0
votes

I'm new to Random Forests in R, and I'm trying to make a prediction. I have built a Random Forest model using the following code, which works fine

library(randomForest)
RF_model = randomForest(trainrows[,col_truth]~.
                    ,data = trainrows[,cols_to_use]
                    ,ntree=100
                    ,do.trace=T)

If I print out RF_model, I get the following output

Call:
 randomForest(formula = trainrows[, col_truth] ~ ., data = trainrows[,      cols_to_use], ntree = 100, do.trace = T) 
               Type of random forest: classification
                     Number of trees: 100
No. of variables tried at each split: 4

        OOB estimate of  error rate: 19.23%
Confusion matrix:
     0    1 class.error
0 7116 1640   0.1873001
1 1725 7015   0.1973684

Then, when I try and make a prediction with the model, I get the following error

> predict(RF_model)
Error in 1:dim(data)[1] : argument of length 0

I have tried supplying data to the predict method, but I get the same error. Does anyone know what's going on and how to fix it?

EDIT

In order to provide some more data, I have tried using Random Forests with the iris dataset.

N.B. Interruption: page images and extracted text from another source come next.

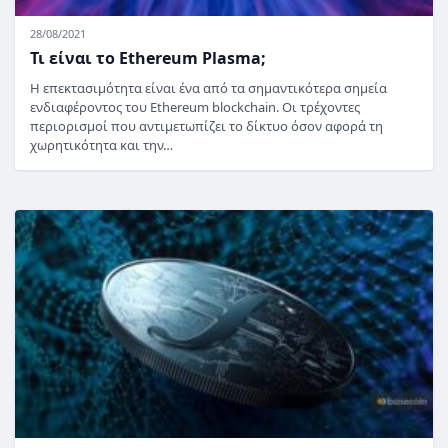
28/08/2021
Τι είναι το Ethereum Plasma;
Η επεκτασιμότητα είναι ένα από τα σημαντικότερα σημεία
ενδιαφέροντος του Ethereum blockchain. Οι τρέχοντες
περιορισμοί που αντιμετωπίζει το δίκτυο όσον αφορά τη
χωρητικότητα και την…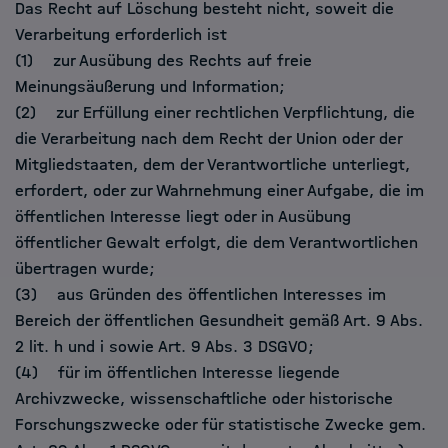
Das Recht auf Löschung besteht nicht, soweit die
Verarbeitung erforderlich ist
(1) zur Ausübung des Rechts auf freie
Meinungsäußerung und Information;
(2) zur Erfüllung einer rechtlichen Verpflichtung, die
die Verarbeitung nach dem Recht der Union oder der
Mitgliedstaaten, dem der Verantwortliche unterliegt,
erfordert, oder zur Wahrnehmung einer Aufgabe, die im
öffentlichen Interesse liegt oder in Ausübung
öffentlicher Gewalt erfolgt, die dem Verantwortlichen
übertragen wurde;
(3) aus Gründen des öffentlichen Interesses im
Bereich der öffentlichen Gesundheit gemäß Art. 9 Abs.
2 lit. h und i sowie Art. 9 Abs. 3 DSGVO;
(4) für im öffentlichen Interesse liegende
Archivzwecke, wissenschaftliche oder historische
Forschungszwecke oder für statistische Zwecke gem.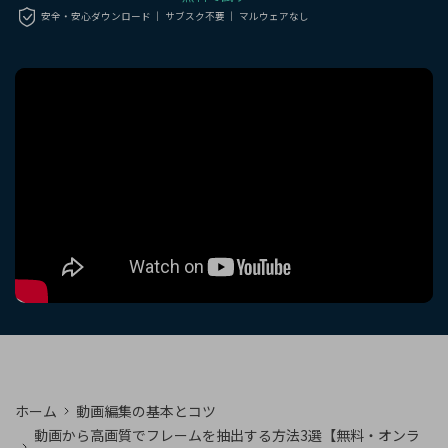
購入する
ログイン
安全・安心ダウンロード ｜ サブスク不要 ｜ マルウェアなし
カスタマーサポート
ブランド紹介
検索
ホーム
動画編集の基本とコツ
動画から高画質でフレームを抽出する方法3選【無料・オンラ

rf = randomForest(iris[,1]~., data=iris[,c(1, 2)], ntree=100)
predict(rf)
Error in 1:dim(data)[1] : argument of length 0

This is not related to my data, but a problem with my version of R, I think. Any ideas?

1
Please include sample data to make your example reproducible. Feel free to use a built-in data set, but unless we can run the same code and get the same error, it's difficult to help.MrFlick
rf = randomForest(iris[,1]~., data=iris[,c(1, 2)], ntree=100) ; predict(rf) works fine, so this issue is probably specific to your dataset. Please include a reproducible example.josliber
If i had to guess, the problem is likely related to your formula specification, which follows none of the conventions of specifying formulas in R. Formulas contain names of columns. DO NOT mix subseting into your formulas. Ever.joran
I have just adjusted my question showing more dataJon

1 Answers

0
votes

When you use the predict function, you are trying to predict the outcome or labels for your test set.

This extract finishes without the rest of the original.